After we parted, I silently berated myself: Why didn’t I use a euphemism, or more politesse?

So close to their bodies, I could’ve said. So close to their skin. What’s wrong with, simply, “near them?” What’s wrong with me?

Last night I read Emily Nussbaum’s warning that her new New Yorker piece included spoilers to the latest episode of Broad City. For a hot minute I regretted my earlier reading of her probably astute review, even though I couldn’t remember any show details (or much of anything—sleep is scant this week). Would that apparently forgettable foreknowledge impede my viewing?

My alarm went off at 6 am again today, so I could wake and bake. I kid—though I love that phrase. I first heard it from a guy I went on a date with years ago. He wanted to meet at Mustang Sally’s, a dive blocks from Penn Station, where we watched motocross and drank beer.

Bashert it was not.

Watching Broad City so early has its advantages, though I can’t really tell you what they are besides a great feeling of accomplishment earned by 6:25. Mercifully, the “spoiler” such as it was, was no spoiler at all because this show is hardly plot driven. It barely registered that in some recess of my brain I’d already been informed that Ilana would get axed from Deals Deals Deals, the Groupon-like concern where she infrequently toiled. This ain’t no Downton. This ain’t no disco. (Another condition: #RSAS, random song association syndrome, diagnosed by my non-doctor brother.)

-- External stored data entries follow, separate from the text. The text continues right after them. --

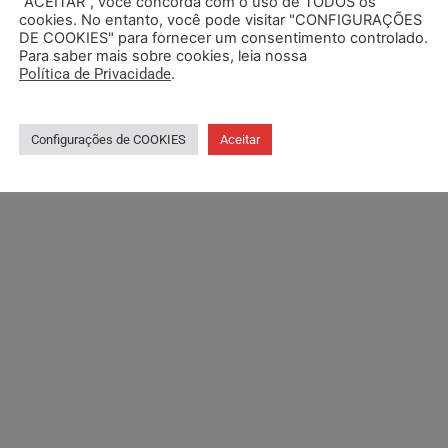
“ACEITAR”, você concorda com o uso de TODOS os
cookies. No entanto, você pode visitar "CONFIGURAÇÕES
DE COOKIES" para fornecer um consentimento controlado.
Para saber mais sobre cookies, leia nossa
Política de Privacidade
.
Configurações de COOKIES
Aceitar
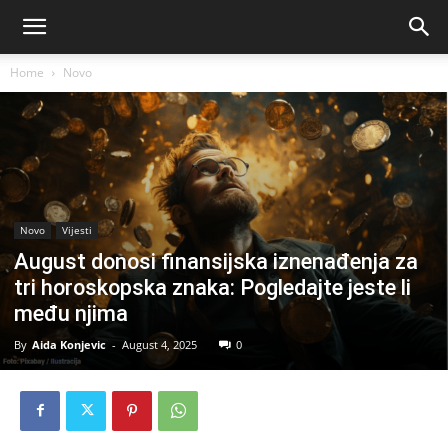
Home
Novo
Novo
Vijesti
August donosi finansijska iznenađenja za
tri horoskopska znaka: Pogledajte jeste li
među njima
By
Aida Konjevic
-
August 4, 2025
0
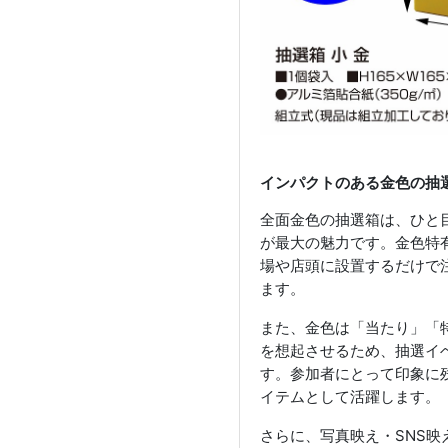
インパクトのある金色の抽
全面金色の抽選箱は、ひと
が最大の魅力です。金色特
場や店頭に設置するだけで
ます。
また、金色は「当たり」「
を想起させるため、抽選イ
す。参加者にとって印象に
イテムとして活躍します。
さらに、写真映え・SNS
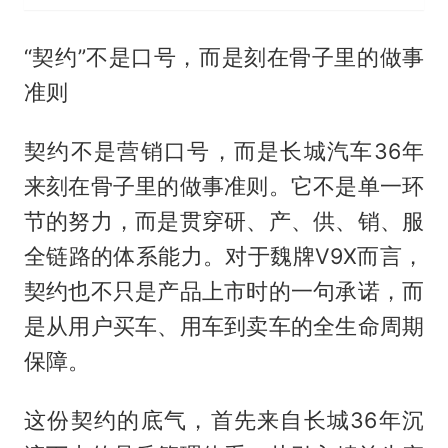
“契约”不是口号，而是刻在骨子里的做事
准则
契约不是营销口号，而是长城汽车36年
来刻在骨子里的做事准则。它不是单一环
节的努力，而是贯穿研、产、供、销、服
全链路的体系能力。对于魏牌V9X而言，
契约也不只是产品上市时的一句承诺，而
是从用户买车、用车到卖车的全生命周期
保障。
这份契约的底气，首先来自长城36年沉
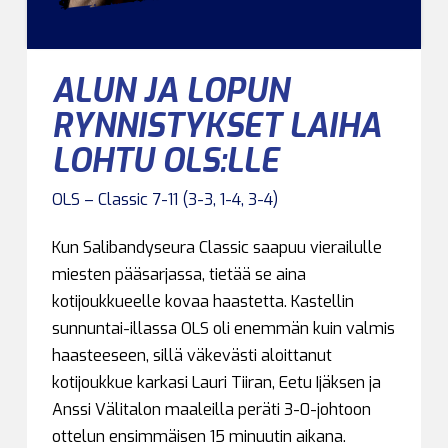
ALUN JA LOPUN
RYNNISTYKSET LAIHA
LOHTU OLS:LLE
OLS – Classic 7-11 (3-3, 1-4, 3-4)
Kun Salibandyseura Classic saapuu vierailulle
miesten pääsarjassa, tietää se aina
kotijoukkueelle kovaa haastetta. Kastellin
sunnuntai-illassa OLS oli enemmän kuin valmis
haasteeseen, sillä väkevästi aloittanut
kotijoukkue karkasi Lauri Tiiran, Eetu Ijäksen ja
Anssi Välitalon maaleilla peräti 3-0-johtoon
ottelun ensimmäisen 15 minuutin aikana.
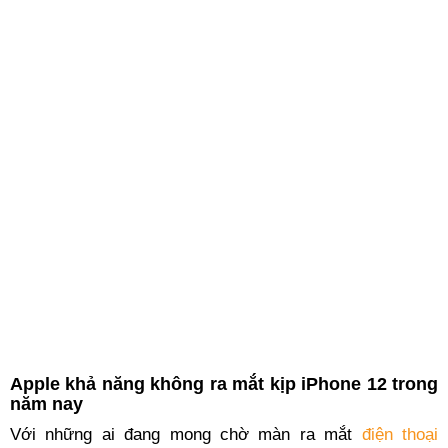
Apple khả năng không ra mắt kịp iPhone 12 trong
năm nay
Với những ai đang mong chờ màn ra mắt
điện thoại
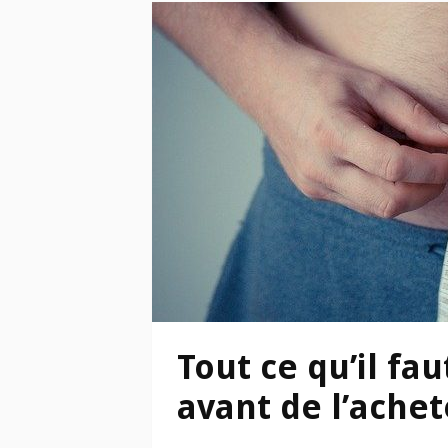
Tout ce qu’il fau
avant de l’achet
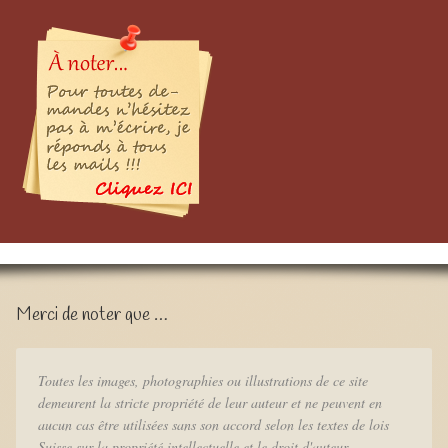
Merci de noter que …
Toutes les images, photographies ou illustrations de ce site
demeurent la stricte propriété de leur auteur et ne peuvent en
aucun cas être utilisées sans son accord selon les textes de lois
Suisse sur la propriété intellectuelle et le droit d'auteur..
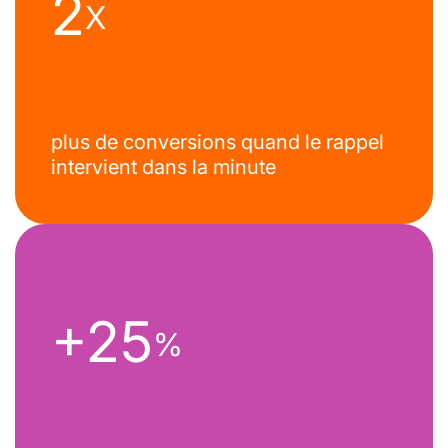
2
X
plus de conversions quand le rappel
intervient dans la minute
+25
%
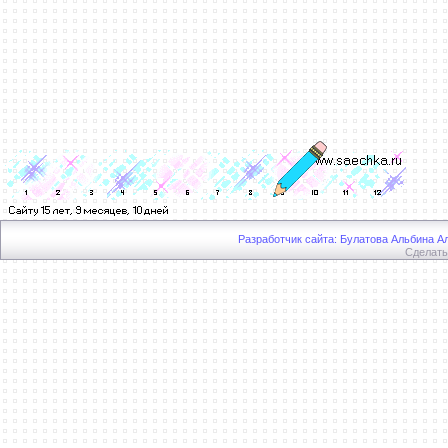
Разработчик сайта: Булатова Альбина Ал
Сделат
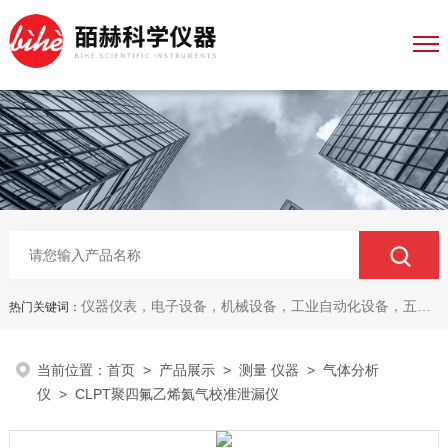
仪器仪表，电子设备，机械设备，工业自动化设备，五金产品，电线电缆，金属材料，电子
热门关键词：
当前位置：
首页
>
产品展示
>
测量 仪器
>
气体分析
仪
> CLPT聚四氟乙烯氦气校准泄漏仪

Who needs plot, anyway? Come for the splendid pratfalls, real and metaphorical; stay for the blessedly inappropriate statements.

“I don’t know if I want to be her or be in her,” Ilana says of her company’s sophisticated sexy investor, played by sexy, sophisticated Vanessa Williams. Having realized she’s wearing a red doggie hoodie that fails to cover her midriff, Ilana draws on her tummy in red. She uses an egg shaker and sings “I shit” in the WC. She becomes the company’s social media voice, observing, “I haven’t tweeted in 12 twinutes,” before promoting a deal on colonics with a link to a video of horse and man doing it, and doing it, and doing it well.

Abbi’s got her own issues—you can feel her embarrassment in the trainer dressing room where colleagues let it all hang out to her poorly disguised dismay. Her locker, she explains with the tragic earnestness only a jam band fan could possess, is like a “vision board.” But she’s also got a surprisingly savage competitive streak, revealed in a childhood game of red rover, which explodes her reserve and makes her boss wonder if she’s roided up. “All caps ABBI is just still in me,” she demures in resigned self-knowledge. (Multitudes, amirite?)

Spit’s the game that always released my demons. When I lost to my younger sister, I’d run to our shared bedroom and throw everything off her desk and out of her drawers in uncontainable fury. We rarely speak now of that unpleasantness.

By 6:30 this morning I was watching the episode again to absorb all nuance. The sun rose outside. I could feel through an open window that it was cold. Again. Yesterday the wind was so fierce as I walked home it felt like I had no trousers on.

Happily, Broad City seems ever filmed in summer—in carefree abandon synonymous with youth. It makes me forget I’m going to have to wear my hat still another day. It’s like one of those lights people use to fight seasonal affective disorder. It gives hope.

Just before the closing gospel number (yes, there is one!) my child came out of the bedroom, and I shut the show down (can I get a witness?). Isaiah’s carefree youth, full of play and wonder and never-ending poop jokes was just about to start anew.

Just wait until Thinx makes it into his comedic canon.